» Task requirements
Write every record out again exactly, and keep images out of it.

= = =

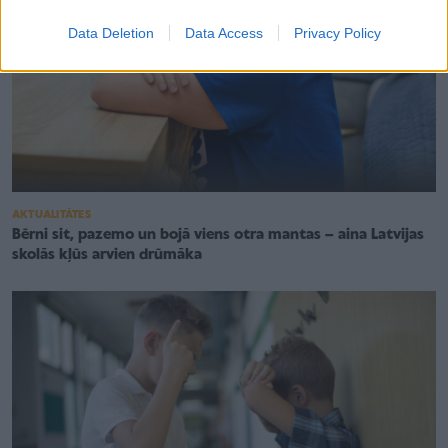
Data Deletion
Data Access
Privacy Policy
AKTUALITĀTES
Bērni sit, pazemo un bojā viens otra mantas – aina Latvijas
skolās kļūs arvien drūmāka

= = =

» Exercise result
Data Deletion
Data Access
Privacy Policy
AKTUALITĀTES
Bērni sit, pazemo un bojā viens otra mantas – aina Latvijas
skolās kļūs arvien drūmāka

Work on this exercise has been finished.